Lithraea caustica (commonly known as the litre tree, and historically as llithi or liti) is a species of flowering plants in the soapberry family Anacardiaceae. This plant is endemic to central Chile; an example occurrence is in the area of La Campana National Park and Cerro La Campana. The tree is a well known human allergen and can cause a rash of the skin, the effects of and susceptibility to which can vary greatly among individuals.

== Description ==
Litre is evergreen, with oval leaves with a smooth or undulating border. It can grow to be a full tree when undisturbed; the tree-like formation was formerly common, but it is now most frequently found as a shrub due to changing patterns of land use. It has leathery leaves due to the high levels of lignin and cellulose. It grows large, underground burls from which new growth will emerge after it is cut or burned down; it shares this trait with most of the woody plants in its region.

== Toxicology ==
The leaves and branches of litre induces severe dermatitis after contact with human skin. The dermatitis characterized by swelling and itching in some people. The allergenic agent of litre is 3–pentadecyl (10–enyl) catechol (litreol), an urushiol similar in structure to the allergens from poison oak and poison ivy.

==Ecology==
Litre grows in matorral climates (i.e., areas with similar climates to the southern Mediterranean); its range in Central Chile is the broadest of any matorral shrub in the region. It has been found to increase in abundance in response to grazing.

The plant propagates through the dispersal of seedlings. Instrumental in this dispersal are both birds (Turdus falcklandii, Mimus thenca, Phytotoma rara) and foxes (Pseudalopex spp.)

It is drought resistant, due to its deep and extensive root system.

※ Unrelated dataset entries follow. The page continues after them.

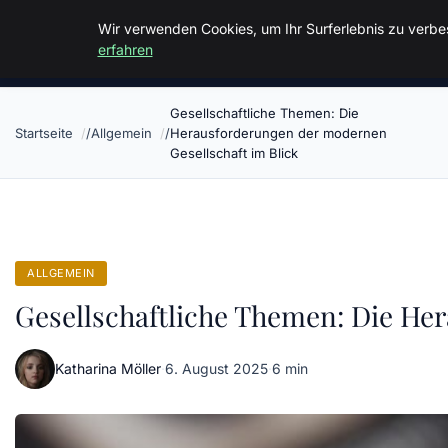
Malzminden
Wir verwenden Cookies, um Ihr Surferlebnis zu verbes
erfahren
Gesellschaftliche Themen: Die
Startseite
Allgemein
Herausforderungen der modernen
Gesellschaft im Blick
ALLGEMEIN
Gesellschaftliche Themen: Die He
Katharina Möller
·
6. August 2025
·
6 min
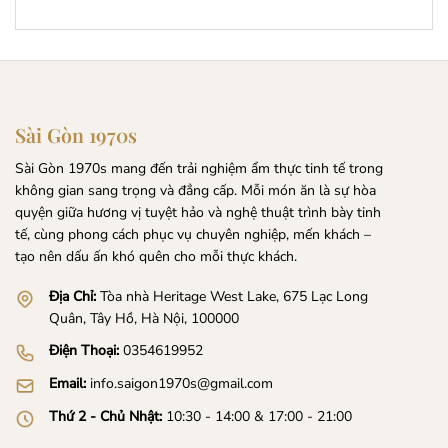
Sài Gòn 1970s
Sài Gòn 1970s mang đến trải nghiệm ẩm thực tinh tế trong
không gian sang trọng và đẳng cấp. Mỗi món ăn là sự hòa
quyện giữa hương vị tuyệt hảo và nghệ thuật trình bày tinh
tế, cùng phong cách phục vụ chuyên nghiệp, mến khách –
tạo nên dấu ấn khó quên cho mỗi thực khách.
Địa Chỉ:
Tòa nhà Heritage West Lake, 675 Lạc Long
Quân, Tây Hồ, Hà Nội, 100000
Điện Thoại:
0354619952
Email:
info.saigon1970s@gmail.com
Thứ 2 - Chủ Nhật:
10:30 - 14:00 & 17:00 - 21:00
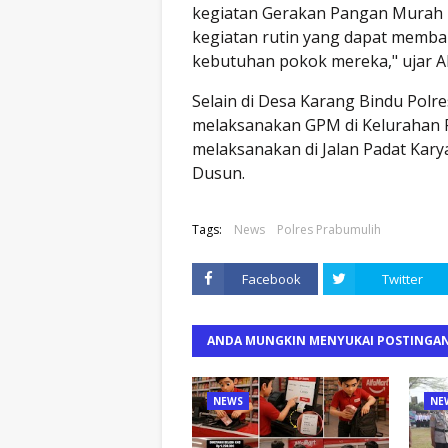
kegiatan Gerakan Pangan Murah in
kegiatan rutin yang dapat memb
kebutuhan pokok mereka," ujar
Selain di Desa Karang Bindu Polr
melaksanakan GPM di Kelurahan P
melaksanakan di Jalan Padat Kary
Dusun.
Tags:
News
Polres Prabumulih
Facebook
Twitter
ANDA MUNGKIN MENYUKAI POSTINGAN
NEWS
NE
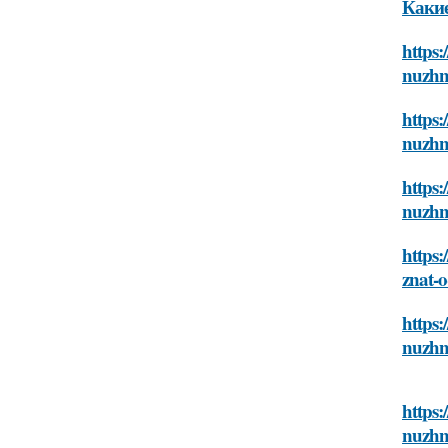
Какие
https:
nuzhn
https:
nuzhn
https:
nuzhn
https:
znat-
https:
nuzhn
https:
nuzhn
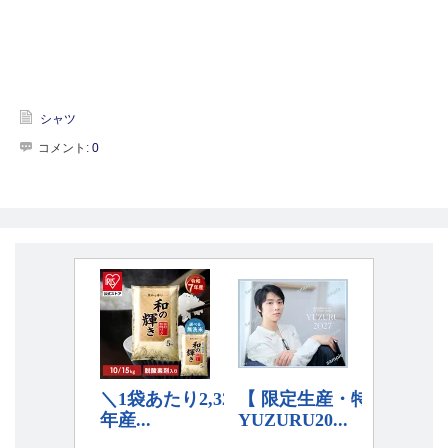
シャツ
コメント:
0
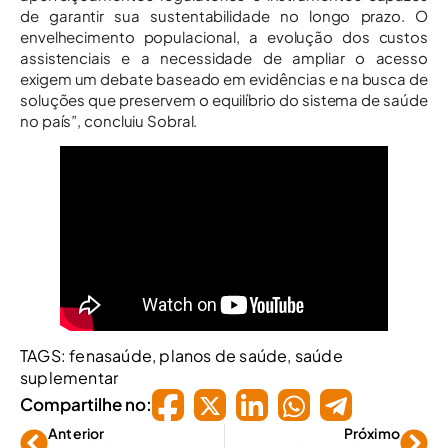
de garantir sua sustentabilidade no longo prazo. O
envelhecimento populacional, a evolução dos custos
assistenciais e a necessidade de ampliar o acesso
exigem um debate baseado em evidências e na busca de
soluções que preservem o equilíbrio do sistema de saúde
no país”, concluiu Sobral.
TAGS:
fenasaúde
,
planos de saúde
,
saúde
suplementar
Compartilhe no:
Anterior
Próximo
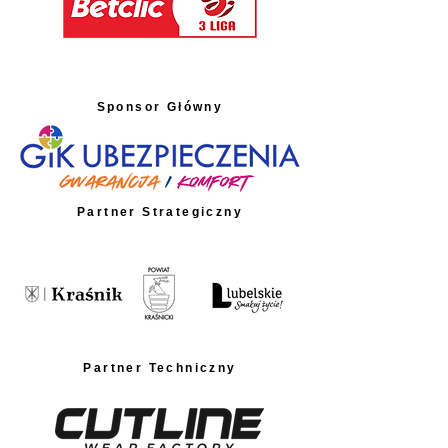
Sponsor Główny
Partner Strategiczny
Partner Techniczny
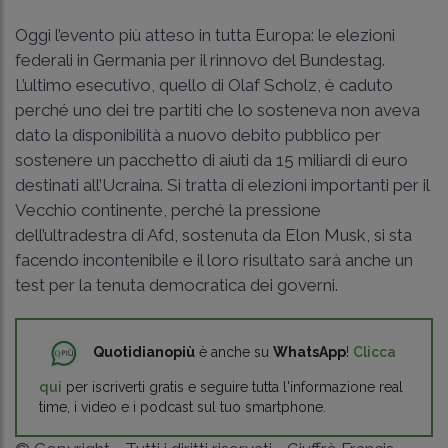
Oggi l’evento più atteso in tutta Europa: le elezioni
federali in Germania per il rinnovo del Bundestag.
L’ultimo esecutivo, quello di Olaf Scholz, è caduto
perché uno dei tre partiti che lo sosteneva non aveva
dato la disponibilità a nuovo debito pubblico per
sostenere un pacchetto di aiuti da 15 miliardi di euro
destinati all’Ucraina. Si tratta di elezioni importanti per il
Vecchio continente, perché la pressione
dell’ultradestra di Afd, sostenuta da Elon Musk, si sta
facendo incontenibile e il loro risultato sarà anche un
test per la tenuta democratica dei governi.
Quotidianopiù
è anche su
WhatsApp
!
Clicca
qui
per iscriverti gratis e seguire tutta l'informazione real
time, i video e i podcast sul tuo smartphone.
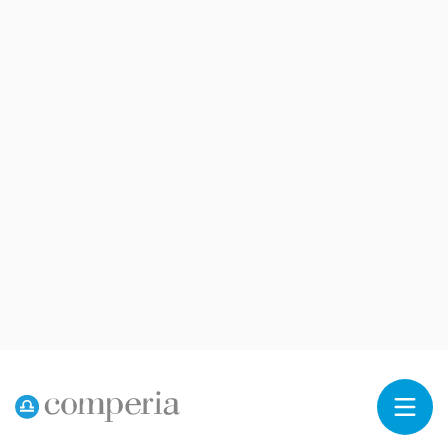
Reklama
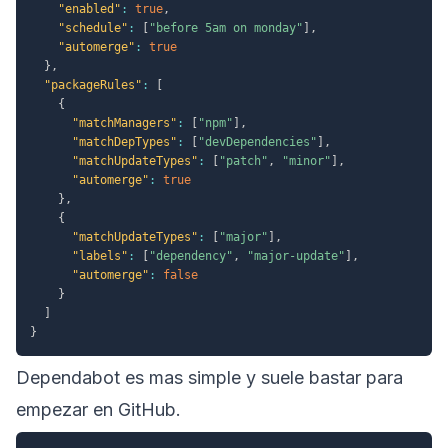
"enabled"
:
true
,
"schedule"
:
[
"before 5am on monday"
]
,
"automerge"
:
true
}
,
"packageRules"
:
[
{
"matchManagers"
:
[
"npm"
]
,
"matchDepTypes"
:
[
"devDependencies"
]
,
"matchUpdateTypes"
:
[
"patch"
,
"minor"
]
,
"automerge"
:
true
}
,
{
"matchUpdateTypes"
:
[
"major"
]
,
"labels"
:
[
"dependency"
,
"major-update"
]
,
"automerge"
:
false
}
]
}
Dependabot es mas simple y suele bastar para
empezar en GitHub.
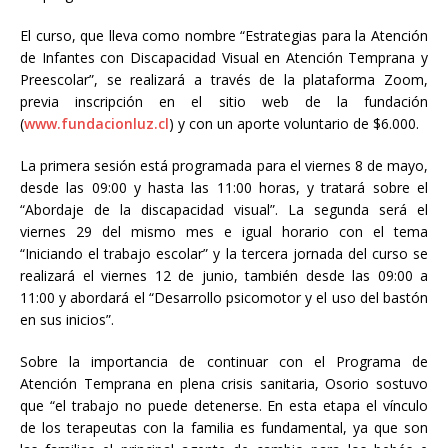
El curso, que lleva como nombre “Estrategias para la Atención
de Infantes con Discapacidad Visual en Atención Temprana y
Preescolar”, se realizará a través de la plataforma Zoom,
previa inscripción en el sitio web de la fundación
(
www.fundacionluz.cl
) y con un aporte voluntario de $6.000.
La primera sesión está programada para el viernes 8 de mayo,
desde las 09:00 y hasta las 11:00 horas, y tratará sobre el
“Abordaje de la discapacidad visual”. La segunda será el
viernes 29 del mismo mes e igual horario con el tema
“Iniciando el trabajo escolar” y la tercera jornada del curso se
realizará el viernes 12 de junio, también desde las 09:00 a
11:00 y abordará el “Desarrollo psicomotor y el uso del bastón
en sus inicios”.
Sobre la importancia de continuar con el Programa de
Atención Temprana en plena crisis sanitaria, Osorio sostuvo
que “el trabajo no puede detenerse. En esta etapa el vínculo
de los terapeutas con la familia es fundamental, ya que son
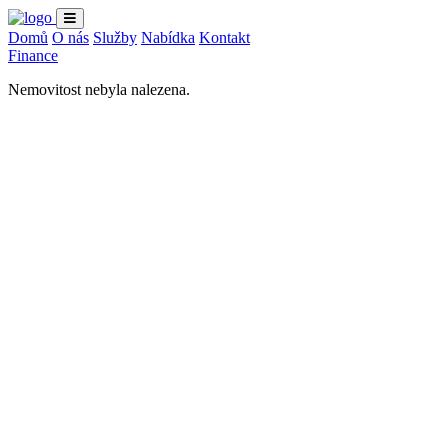
Domů
O nás
Služby
Nabídka
Kontakt
Finance
Nemovitost nebyla nalezena.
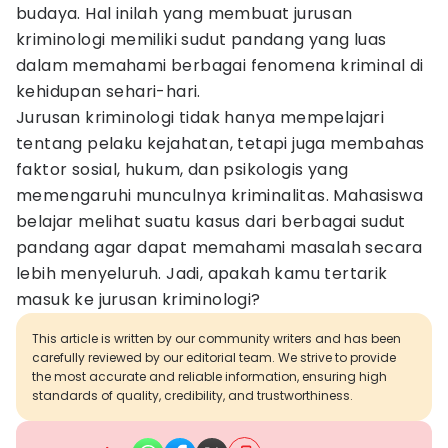
budaya. Hal inilah yang membuat jurusan
kriminologi memiliki sudut pandang yang luas
dalam memahami berbagai fenomena kriminal di
kehidupan sehari-hari.
Jurusan kriminologi tidak hanya mempelajari
tentang pelaku kejahatan, tetapi juga membahas
faktor sosial, hukum, dan psikologis yang
memengaruhi munculnya kriminalitas. Mahasiswa
belajar melihat suatu kasus dari berbagai sudut
pandang agar dapat memahami masalah secara
lebih menyeluruh. Jadi, apakah kamu tertarik
masuk ke jurusan kriminologi?
This article is written by our community writers and has been
carefully reviewed by our editorial team. We strive to provide
the most accurate and reliable information, ensuring high
standards of quality, credibility, and trustworthiness.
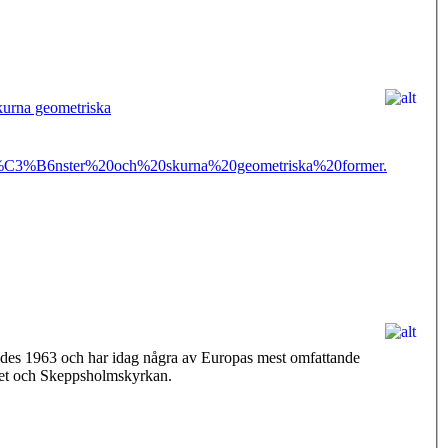
kurna geometriska
3%B6nster%20och%20skurna%20geometriska%20former.
ades 1963 och har idag några av Europas mest omfattande
seet och Skeppsholmskyrkan.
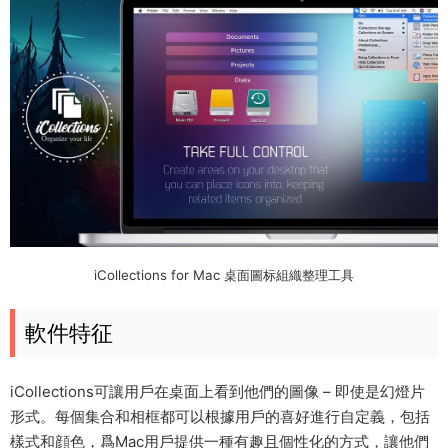
iCollections for Mac 桌面圖标組織整理工具
軟件特征
iCollections可讓用戶在桌面上看到他們的圖像 – 即使是幻燈片
形式。每個集合和相框都可以根據用戶的喜好進行自定義，包括
樣式和顔色，爲Mac用戶提供一種有趣且個性化的方式，讓他們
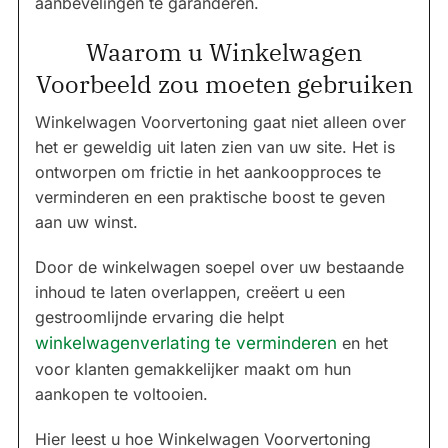
aanbevelingen te garanderen.
Waarom u Winkelwagen
Voorbeeld zou moeten gebruiken
Winkelwagen Voorvertoning gaat niet alleen over
het er geweldig uit laten zien van uw site. Het is
ontworpen om frictie in het aankoopproces te
verminderen en een praktische boost te geven
aan uw winst.
Door de winkelwagen soepel over uw bestaande
inhoud te laten overlappen, creëert u een
gestroomlijnde ervaring die helpt
winkelwagenverlating te verminderen
en het
voor klanten gemakkelijker maakt om hun
aankopen te voltooien.
Hier leest u hoe Winkelwagen Voorvertoning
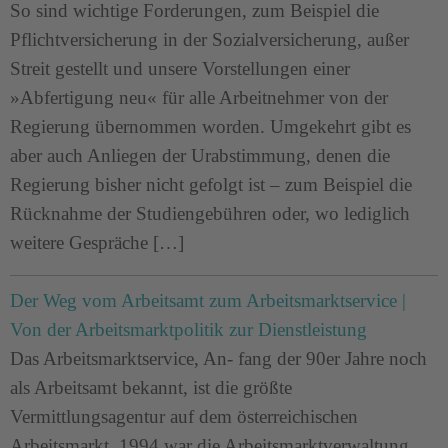
So sind wichtige Forderungen, zum Beispiel die
Pflichtversicherung in der Sozialversicherung, außer
Streit gestellt und unsere Vorstellungen einer
»Abfertigung neu« für alle Arbeitnehmer von der
Regierung übernommen worden. Umgekehrt gibt es
aber auch Anliegen der Urabstimmung, denen die
Regierung bisher nicht gefolgt ist – zum Beispiel die
Rücknahme der Studiengebühren oder, wo lediglich
weitere Gespräche […]
Der Weg vom Arbeitsamt zum Arbeitsmarktservice |
Von der Arbeitsmarktpolitik zur Dienstleistung
Das Arbeitsmarktservice, An- fang der 90er Jahre noch
als Arbeitsamt bekannt, ist die größte
Vermittlungsagentur auf dem österreichischen
Arbeitsmarkt. 1994 war die Arbeitsmarktverwaltung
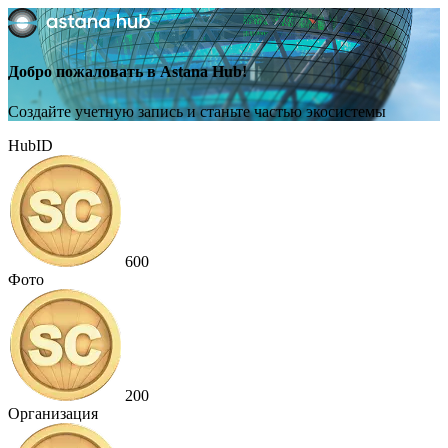
Добро пожаловать в Astana Hub!
Создайте учетную запись и станьте частью экосистемы
HubID
600
Фото
200
Организация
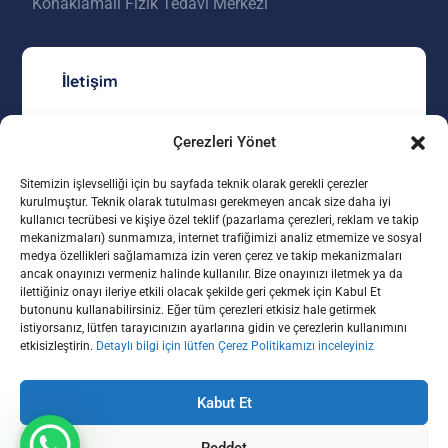
Konaklamalı Fizik Tedavi Merkezi
İletişim
mia@miayasammerkezi.com
Çerezleri Yönet
0312 557 23 00
Sitemizin işlevselliği için bu sayfada teknik olarak gerekli çerezler
kurulmuştur. Teknik olarak tutulması gerekmeyen ancak size daha iyi
Kızılcaşar Mahallesi 4528 Sokak No:5
kullanıcı tecrübesi ve kişiye özel teklif (pazarlama çerezleri, reklam ve takip
İncek Gölbaşı / ANKARA
mekanizmaları) sunmamıza, internet trafiğimizi analiz etmemize ve sosyal
medya özellikleri sağlamamıza izin veren çerez ve takip mekanizmaları
ancak onayınızı vermeniz halinde kullanılır. Bize onayınızı iletmek ya da
Konumu Gör
ilettiğiniz onayı ileriye etkili olacak şekilde geri çekmek için Kabul Et
butonunu kullanabilirsiniz. Eğer tüm çerezleri etkisiz hale getirmek
istiyorsanız, lütfen tarayıcınızın ayarlarına gidin ve çerezlerin kullanımını
etkisizleştirin.
Detaylı bilgi için lütfen Çerez Politikamızı inceleyiniz
Kabut Et
Son Güncelleme Tarihi : 18 Mart 2025
Reddet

Probably due to its toxicity, litre is one of the least disturbed plants in its habitats. The plant and its surrounding soil have been found to be home to 29 families, 57 genera and 69 species of beetles.

== Scientific History ==
Litre has been described in the scientific literature since at least the early 18th century. Explorer and botanist Louis Feuillée reported that sailors on his expedition experienced severe reactions after cutting down some 'Llithi' trees. It was given its first binomial name, Laurus caustica, by William Jackson Hooker and George Arnott Walker-Arnott in 1832.